JakubikF pisze:Wiedza o tym jest ode mnie starsza dwa razy (no może 1,75 raza) tylko jakoś nie dotarła do Polski jeszcze. a podręczniki i encyklopedie dalej rozwodzą się o funkcjach mezosomów.
najlepsze polskie podręczniki pamiętają czasy komuny więc mnie to nie dziwi. U nas na wykładach o ryfampicynie i mezosomach było nie mniej jednak w morzu wiadomości o podłożach, barwieniach i markerach ta wiedza gdzieś uciekła.
huba021292 pisze:ciekawe czy dotarło to już do uniwersytetów, bo strach się bać.

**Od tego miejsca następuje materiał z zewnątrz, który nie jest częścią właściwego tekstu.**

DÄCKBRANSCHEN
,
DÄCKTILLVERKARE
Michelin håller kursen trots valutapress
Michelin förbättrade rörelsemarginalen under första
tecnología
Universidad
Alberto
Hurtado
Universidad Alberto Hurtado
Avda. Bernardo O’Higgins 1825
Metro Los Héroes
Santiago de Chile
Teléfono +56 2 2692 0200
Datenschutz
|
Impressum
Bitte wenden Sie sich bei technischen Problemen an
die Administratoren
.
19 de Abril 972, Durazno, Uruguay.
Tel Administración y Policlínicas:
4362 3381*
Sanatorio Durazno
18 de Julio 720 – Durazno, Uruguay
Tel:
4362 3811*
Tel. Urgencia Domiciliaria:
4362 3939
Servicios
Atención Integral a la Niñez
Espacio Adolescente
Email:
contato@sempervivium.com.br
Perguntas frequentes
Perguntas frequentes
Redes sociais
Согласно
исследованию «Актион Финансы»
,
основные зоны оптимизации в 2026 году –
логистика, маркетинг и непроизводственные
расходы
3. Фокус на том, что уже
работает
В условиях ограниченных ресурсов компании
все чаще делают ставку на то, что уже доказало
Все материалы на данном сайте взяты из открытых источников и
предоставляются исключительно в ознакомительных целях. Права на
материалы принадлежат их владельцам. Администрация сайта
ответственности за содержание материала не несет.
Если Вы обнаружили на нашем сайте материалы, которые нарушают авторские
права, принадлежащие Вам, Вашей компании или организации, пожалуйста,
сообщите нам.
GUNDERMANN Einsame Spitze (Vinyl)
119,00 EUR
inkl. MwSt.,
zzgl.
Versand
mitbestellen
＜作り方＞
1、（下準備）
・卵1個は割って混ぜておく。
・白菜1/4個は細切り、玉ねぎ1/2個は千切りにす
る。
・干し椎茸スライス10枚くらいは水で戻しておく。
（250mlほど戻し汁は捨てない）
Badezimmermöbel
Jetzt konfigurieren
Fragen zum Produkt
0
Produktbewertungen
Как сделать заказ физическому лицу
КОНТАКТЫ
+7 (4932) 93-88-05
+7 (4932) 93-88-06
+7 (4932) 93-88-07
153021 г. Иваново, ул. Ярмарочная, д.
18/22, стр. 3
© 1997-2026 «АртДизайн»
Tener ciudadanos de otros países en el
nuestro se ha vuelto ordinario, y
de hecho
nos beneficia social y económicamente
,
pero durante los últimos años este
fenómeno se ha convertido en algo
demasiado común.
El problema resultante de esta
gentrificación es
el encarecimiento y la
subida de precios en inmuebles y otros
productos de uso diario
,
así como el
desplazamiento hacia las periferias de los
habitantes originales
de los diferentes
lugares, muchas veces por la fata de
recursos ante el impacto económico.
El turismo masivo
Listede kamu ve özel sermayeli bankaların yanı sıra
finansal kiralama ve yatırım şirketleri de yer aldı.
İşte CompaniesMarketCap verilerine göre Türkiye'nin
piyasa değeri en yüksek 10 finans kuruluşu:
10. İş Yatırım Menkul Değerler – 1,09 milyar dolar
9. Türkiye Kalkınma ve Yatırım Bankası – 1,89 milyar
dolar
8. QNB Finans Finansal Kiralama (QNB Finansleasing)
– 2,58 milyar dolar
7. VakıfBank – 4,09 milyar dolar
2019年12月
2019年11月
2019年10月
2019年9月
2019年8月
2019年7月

na uniwersytetach zazwyczaj wiedza jest bardziej aktualna od tej w najnowszych książkach. Na wykładach z komórki roślinnej profesor powiedział nam że książka do cytologii w momencie wyjścia z drukarni często zwiera już nieaktualne informacje, proces jej pisania i drukowania trwa dość długo a nasza wiedza poszerza się bardzo szybko. np o cytoszkielecie rozwija się w strasznym tempie.
[ Dodano: Pią Wrz 26, 2008 12:52 ]
chodzi oczywiście o specjalistyczne książki, wiadomo że podręcznik do LO może być aktualny nawet parę lat.